Lyudmila Rudenko One of the most powerful Chess players was born 114 years ago today.
The city was founded in 1904 and is now Lubny which was then being part of Russian Empire and now in central Ukraine She went on to receive the most prestigious prize in the game.
In the present, Google has celebrated the legendary chess player’s work with an Doodle that draws ideas from 1960’s graphic art and posters.
Five facts on the world’s top chess player.
1. Hers was the very first woman to be awarded this title. International Master title
Introduced to the sport by her father at the age 10 years old, Rudenko became an elite player in the 1920’s. She was fifth at her 1928 Moscow Women’s Championship.
She would later become her second Women’s World Chess Champion in 1950, and remained on the title for three years.
In the end, she lost to the fellow Russian Elisaveta Bykova. She ended the event with five wins seven losses, with two draws.
Google claimed that its Doodle “reimagines a focused Rudenko’s determination during the world championship game”.
Rudenko has been named as the International Master of chess in 1950. She also became an International Woman Grandmaster in the year 1976, a decade before her death.
She was admitted into the World Chess Hall of Fame in the year 2015.
2. Also, Lyudmila Rudenko had fantastic passion for swimming.
Rudenko was at first captivated by swimming. She was the winner of a local contest in the breaststroke event for women of 400 meters in Odessa.
It was following that victory swimming session that she departed on a journey to Moscow where she worked on her talent for chess.By 1925, she was able to become the vice-champion of swimming in Ukraine in her preferred stroke.
3. Economics
After completing the secondary level, Rudenko pursued a degree in economics from Odessa and began a profession being an economic analyst in Moscow.
4. Lyudmila Rudenko was the wife of an eminent scientist
When she won her very first contest in 1928, the Moscow women’s championship She then moved to Leningrad.
In that same place, she was married to the man she was married to, Lev Davidovich Goldstein, with whom she had one child, Vladimir, in 1931.

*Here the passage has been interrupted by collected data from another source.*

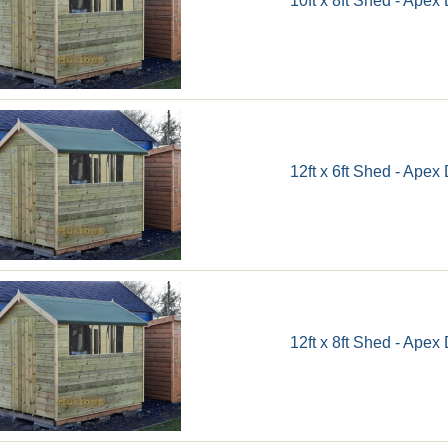
12ft x 6ft Shed - Apex
12ft x 8ft Shed - Apex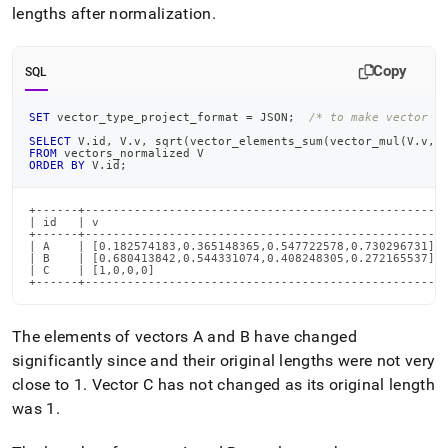
lengths after normalization
.
Copy
SQL
SET
 vector_type_project_format 
=
 JSON
;
/* to make vector o
SELECT
 V
.
id
,
 V
.
v
,
 sqrt
(
vector_elements_sum
(
vector_mul
(
V
.
v
,
V
FROM
 vectors_normalized V
ORDER
BY
 V
.
id
;
+------+---------------------------------------------------+
| id   | v                                                 |
+------+---------------------------------------------------+
| A    | [0.182574183,0.365148365,0.547722578,0.730296731] |
| B    | [0.680413842,0.544331074,0.408248305,0.272165537] |
| C    | [1,0,0,0]                                         |
+------+---------------------------------------------------
The elements of vectors A and B have changed
significantly since and their original lengths were not very
close to 1
.
Vector C has not changed as its original length
was 1
.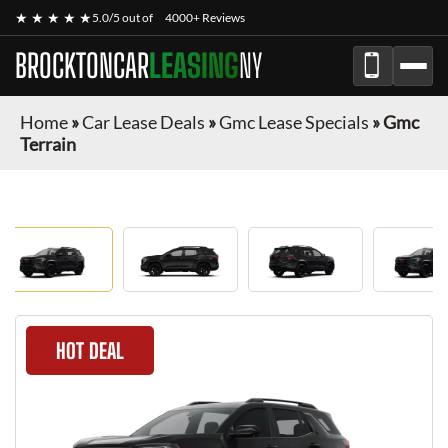
★ ★ ★ ★ ★
5.0/5 out of
4000+ Reviews
BROCKTONCAR
LEASING
NY
Home
»
Car Lease Deals
»
Gmc Lease Specials
»
Gmc
Terrain
HOT DEAL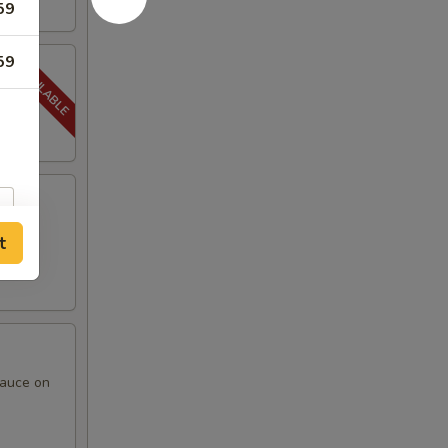
59
59
t
sauce on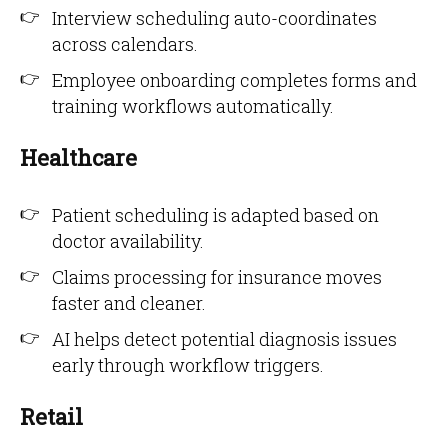
Interview scheduling auto-coordinates
across calendars.
Employee onboarding completes forms and
training workflows automatically.
Healthcare
Patient scheduling is adapted based on
doctor availability.
Claims processing for insurance moves
faster and cleaner.
AI helps detect potential diagnosis issues
early through workflow triggers.
Retail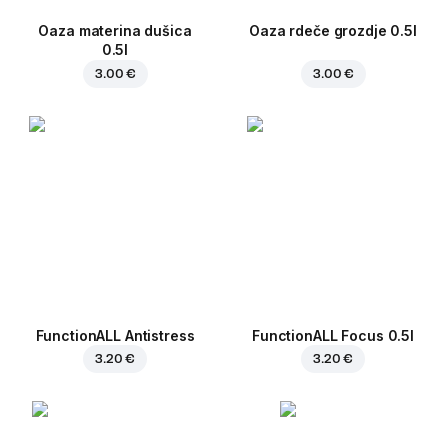
Oaza materina dušica
Oaza rdeče grozdje 0.5l
0.5l
3.00 €
3.00 €
FunctionALL Antistress
FunctionALL Focus 0.5l
3.20 €
3.20 €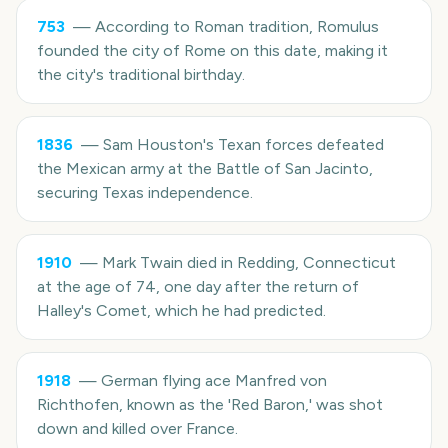
753
—
According to Roman tradition, Romulus
founded the city of Rome on this date, making it
the city's traditional birthday.
1836
—
Sam Houston's Texan forces defeated
the Mexican army at the Battle of San Jacinto,
securing Texas independence.
1910
—
Mark Twain died in Redding, Connecticut
at the age of 74, one day after the return of
Halley's Comet, which he had predicted.
1918
—
German flying ace Manfred von
Richthofen, known as the 'Red Baron,' was shot
down and killed over France.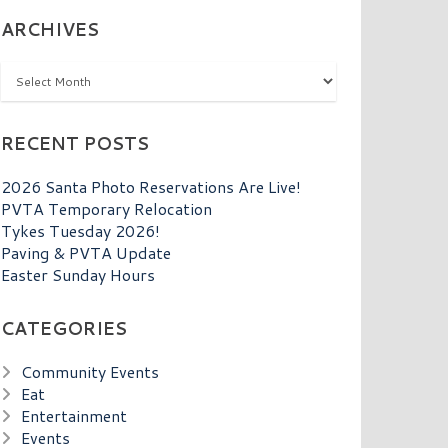
ARCHIVES
Archives
RECENT POSTS
2026 Santa Photo Reservations Are Live!
PVTA Temporary Relocation
Tykes Tuesday 2026!
Paving & PVTA Update
Easter Sunday Hours
CATEGORIES
Community Events
Eat
Entertainment
Events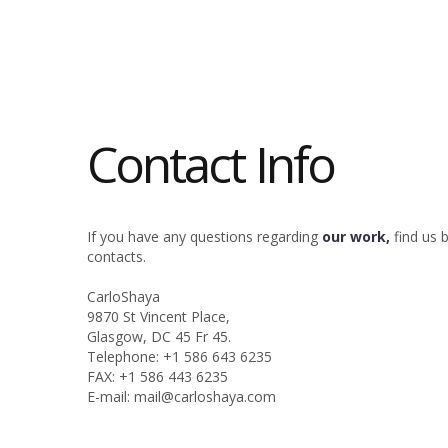
Contact Info
If you have any questions regarding
our work,
find us 
contacts.
CarloShaya
9870 St Vincent Place,
Glasgow, DC 45 Fr 45.
Telephone: +1 586 643 6235
FAX: +1 586 443 6235
E-mail:
mail@carloshaya.com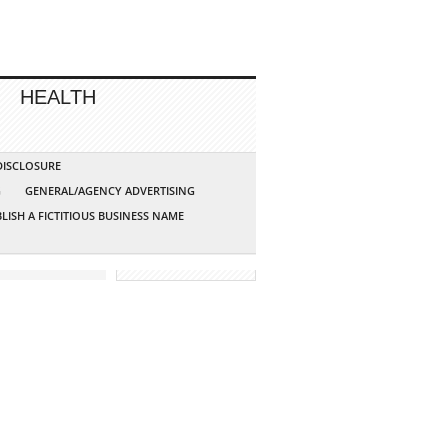
HEALTH
 DISCLOSURE
G
GENERAL/AGENCY ADVERTISING
LISH A FICTITIOUS BUSINESS NAME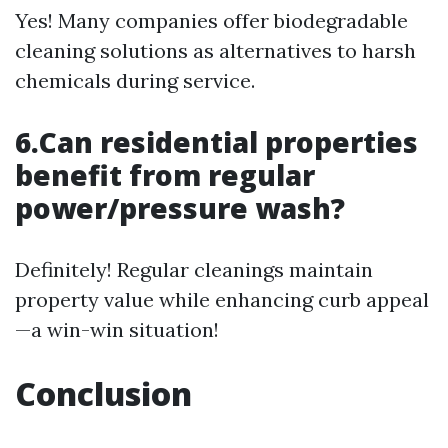
Yes! Many companies offer biodegradable
cleaning solutions as alternatives to harsh
chemicals during service.
6.Can residential properties
benefit from regular
power/pressure wash?
Definitely! Regular cleanings maintain
property value while enhancing curb appeal
—a win-win situation!
Conclusion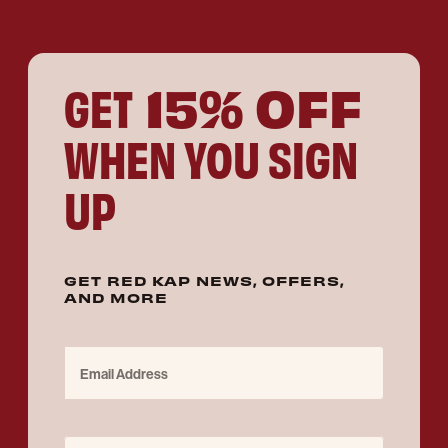
15% OFF
GET
WHEN YOU SIGN
UP
GET RED KAP NEWS, OFFERS,
AND MORE
Email Address
Purchase for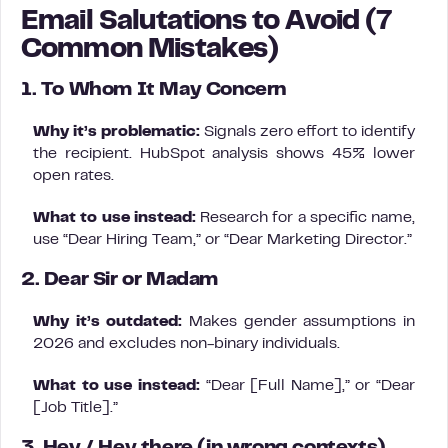
Email Salutations to Avoid (7
Common Mistakes)
1. To Whom It May Concern
Why it’s problematic:
Signals zero effort to identify
the recipient. HubSpot analysis shows 45% lower
open rates.
What to use instead:
Research for a specific name,
use “Dear Hiring Team,” or “Dear Marketing Director.”
2. Dear Sir or Madam
Why it’s outdated:
Makes gender assumptions in
2026 and excludes non-binary individuals.
What to use instead:
“Dear [Full Name],” or “Dear
[Job Title].”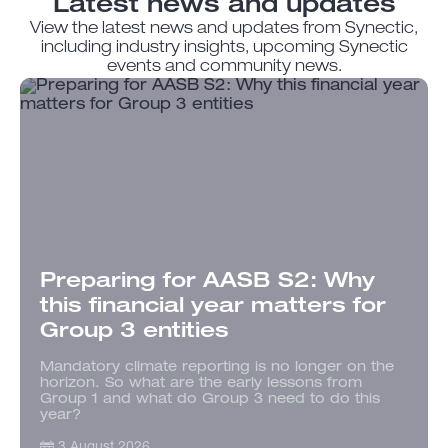
Latest news and updates
View the latest news and updates from Synectic,
including industry insights, upcoming Synectic
events and community news.
Preparing for AASB S2: Why
this financial year matters for
Group 3 entities
Mandatory climate reporting is no longer on the
horizon. So what are the early lessons from
Group 1 and what do Group 3 need to do this
year?
3 August 2026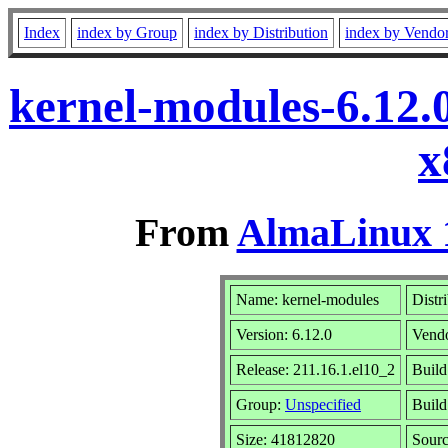
Index
index by Group
index by Distribution
index by Vendo
kernel-modules-6.12.
x
From
AlmaLinux 1
Name: kernel-modules
Distr
Version: 6.12.0
Vend
Release: 211.16.1.el10_2
Build
Group:
Unspecified
Build
Size: 41812820
Sour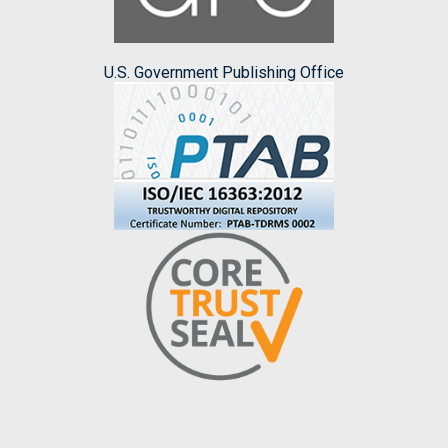
U.S. Government Publishing Office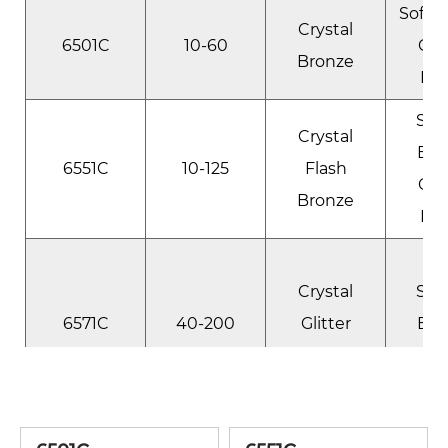
Soft 
Crystal
6501C
10-60
Cry
Bronze
Lus
Spa
Crystal
Bro
6551C
10-125
Flash
Cry
Bronze
Lus
Ul
Crystal
Spa
6571C
40-200
Glitter
Bro
Bronze
Cry
Lus
Soft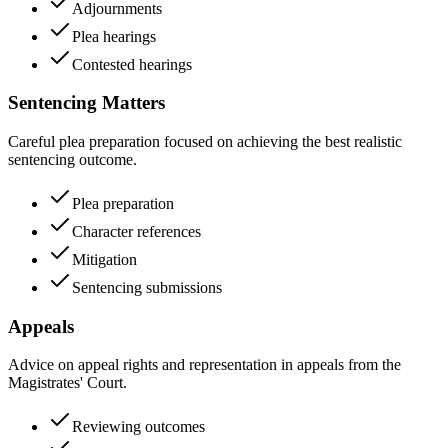
Adjournments
Plea hearings
Contested hearings
Sentencing Matters
Careful plea preparation focused on achieving the best realistic
sentencing outcome.
Plea preparation
Character references
Mitigation
Sentencing submissions
Appeals
Advice on appeal rights and representation in appeals from the
Magistrates' Court.
Reviewing outcomes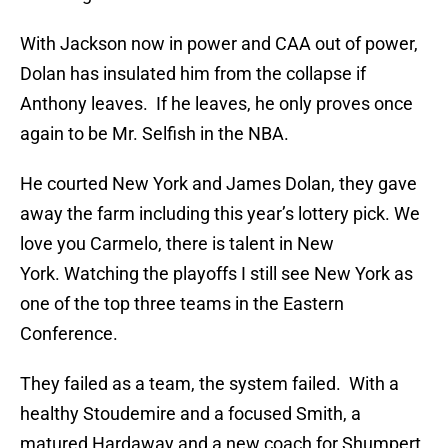
With Jackson now in power and CAA out of power,
Dolan has insulated him from the collapse if
Anthony leaves. If he leaves, he only proves once
again to be Mr. Selfish in the NBA.
He courted New York and James Dolan, they gave
away the farm including this year’s lottery pick. We
love you Carmelo, there is talent in New
York. Watching the playoffs I still see New York as
one of the top three teams in the Eastern
Conference.
They failed as a team, the system failed. With a
healthy Stoudemire and a focused Smith, a
matured Hardaway and a new coach for Shumpert,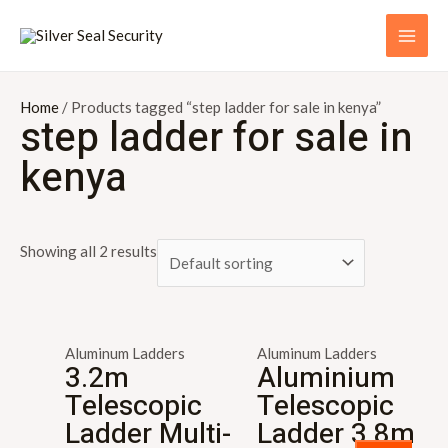
Skip
S
MAI
to
e
ME
content
a
r
Home
/ Products tagged “step ladder for sale in kenya”
step ladder for sale in
c
kenya
h
f
o
Showing all 2 results
r
:
Aluminum Ladders
Aluminum Ladders
3.2m
Aluminium
Telescopic
Telescopic
Ladder Multi-
Ladder 3.8m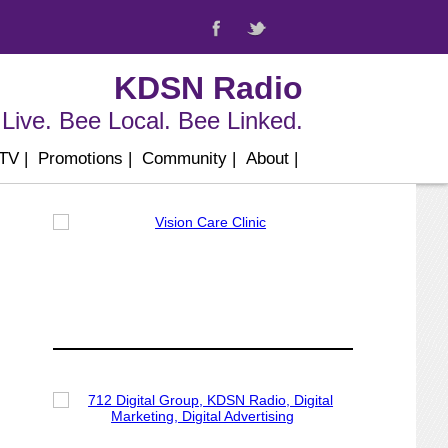
KDSN Radio
Live. Bee Local. Bee Linked.
 TV
|
Promotions
|
Community
|
About
|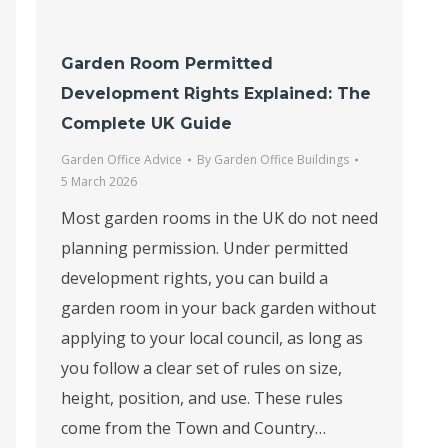
Garden Room Permitted
Development Rights Explained: The
Complete UK Guide
Garden Office Advice
By
Garden Office Buildings
5 March 2026
Most garden rooms in the UK do not need
planning permission. Under permitted
development rights, you can build a
garden room in your back garden without
applying to your local council, as long as
you follow a clear set of rules on size,
height, position, and use. These rules
come from the Town and Country…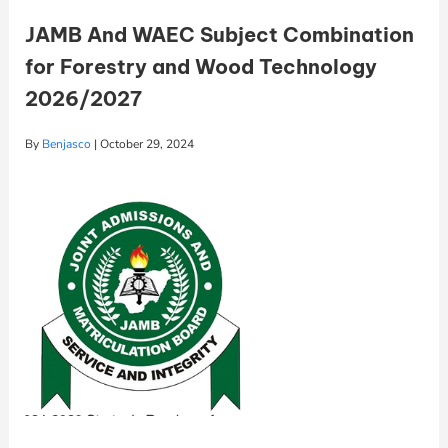
JAMB And WAEC Subject Combination
for Forestry and Wood Technology
2026/2027
By
Benjasco
|
October 29, 2024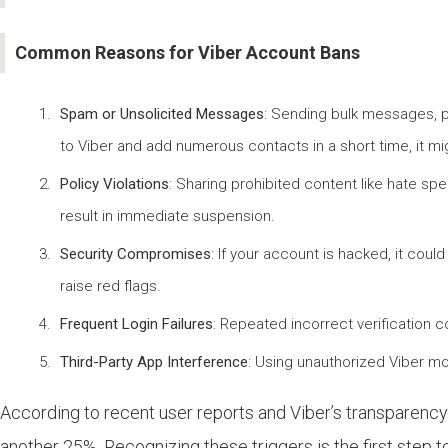
Common Reasons for Viber Account Bans
Spam or Unsolicited Messages
: Sending bulk messages, pr
to Viber and add numerous contacts in a short time, it mi
Policy Violations
: Sharing prohibited content like hate spee
result in immediate suspension.
Security Compromises
: If your account is hacked, it coul
raise red flags.
Frequent Login Failures
: Repeated incorrect verification c
Third-Party App Interference
: Using unauthorized Viber mo
According to recent user reports and Viber’s transparenc
another 25%. Recognizing these triggers is the first step 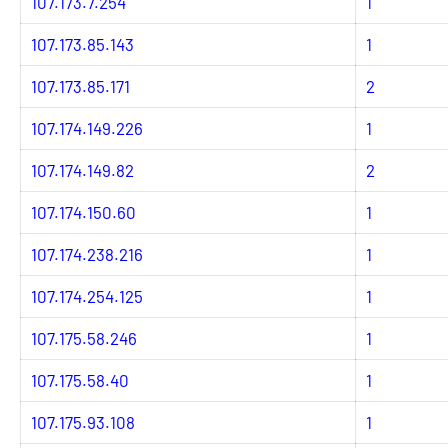
107.173.7.254
1
107.173.85.143
1
107.173.85.171
2
107.174.149.226
1
107.174.149.82
2
107.174.150.60
1
107.174.238.216
1
107.174.254.125
1
107.175.58.246
1
107.175.58.40
1
107.175.93.108
1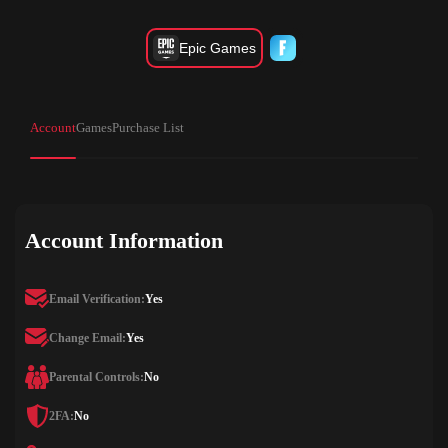
Epic Games
Account
Games
Purchase List
Account Information
Email Verification:
Yes
Change Email:
Yes
Parental Controls:
No
2FA:
No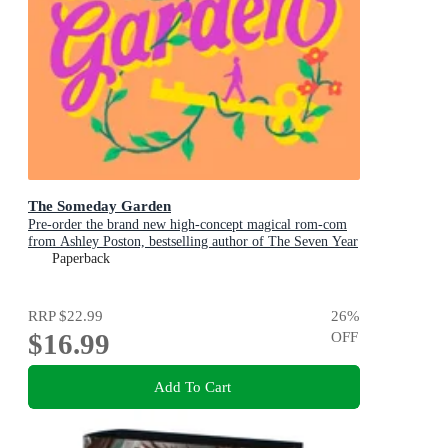
The Someday Garden
Pre-order the brand new high-concept magical rom-com
from Ashley Poston, bestselling author of The Seven Year
Slip, now!
Paperback
RRP
$22.99
26
%
$16.99
OFF
Add To Cart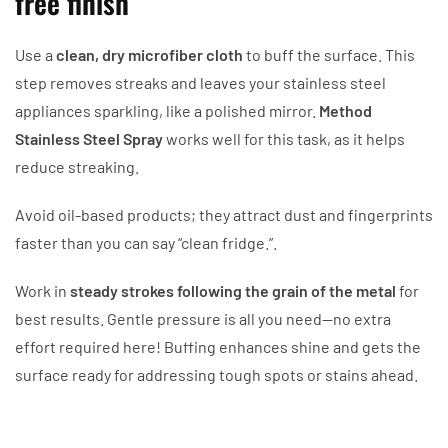
free finish
Use a
clean, dry microfiber cloth
to buff the surface. This
step removes streaks and leaves your stainless steel
appliances sparkling, like a polished mirror.
Method
Stainless Steel Spray
works well for this task, as it helps
reduce streaking.
Avoid oil-based products; they attract dust and fingerprints
faster than you can say “clean fridge.”.
Work in
steady strokes following the grain of the metal
for
best results. Gentle pressure is all you need—no extra
effort required here! Buffing enhances shine and gets the
surface ready for addressing tough spots or stains ahead.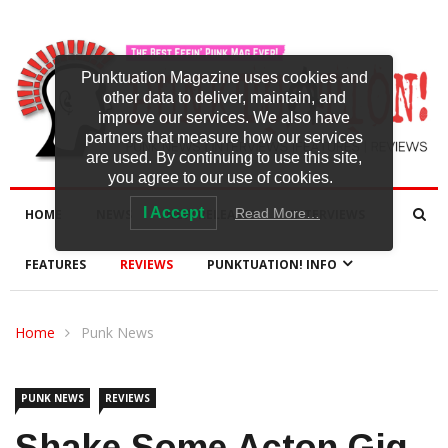
Punktuation Magazine uses cookies and
other data to deliver, maintain, and
improve our services. We also have
partners that measure how our services
are used. By continuing to use this site,
you agree to our use of cookies.
I Accept
Read More…
HOME
NEWS
NEW RELEASES
INTERVIEWS
FEATURES
REVIEWS
PUNKTUATION! INFO
Home
Punk News
PUNK NEWS
REVIEWS
Shake Some Acton Gig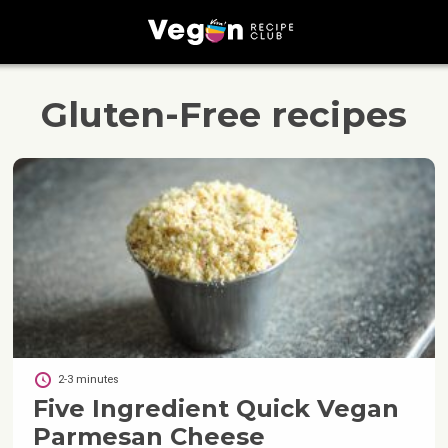
Gluten-Free
recipes
2-3 minutes
Five Ingredient Quick Vegan
Parmesan Cheese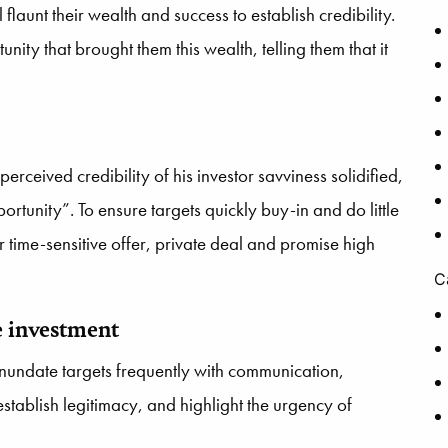
 flaunt their wealth and success to establish credibility.
nity that brought them this wealth, telling them that it
 perceived credibility of his investor savviness solidified,
ortunity”. To ensure targets quickly buy-in and do little
 or time-sensitive offer, private deal and promise high
C
e investment
inundate targets frequently with communication,
ablish legitimacy, and highlight the urgency of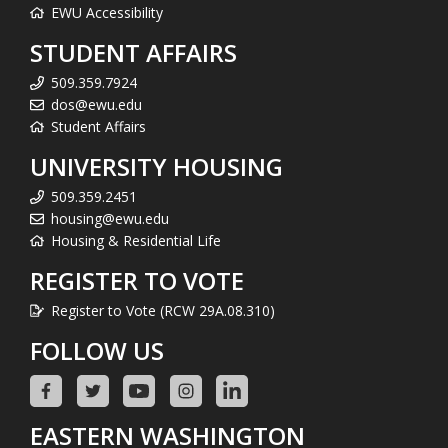
EWU Accessibility
STUDENT AFFAIRS
509.359.7924
dos@ewu.edu
Student Affairs
UNIVERSITY HOUSING
509.359.2451
housing@ewu.edu
Housing & Residential Life
REGISTER TO VOTE
Register to Vote (RCW 29A.08.310)
FOLLOW US
EASTERN WASHINGTON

Goldstein was the first director of Cybernetics, the Department within an academy for military personnel named for Alexander Mozhaysky.
There is still a plaque honoring his memory in the school.
5.Lyudmila Rudenko organized a train that was used to free children from the battle of Leningrad during the Second World War.
She believed that her most significant achievement was organizing children during the battle of Leningrad during the Second World War.
The city was subject to an assault lasting 900 days by the invaders from German forces that resulted in the death of more than a million civilians.
The factory where that she was employed in was evacuated in advance of the approaching Germans however, the children of the workers were left to fend for themselves. The siege was beginning to break out and she was tasked with the responsibility of rescuing them . She organized an express train specially designed to rescue the children.
She described it as her most significant achievement in her life.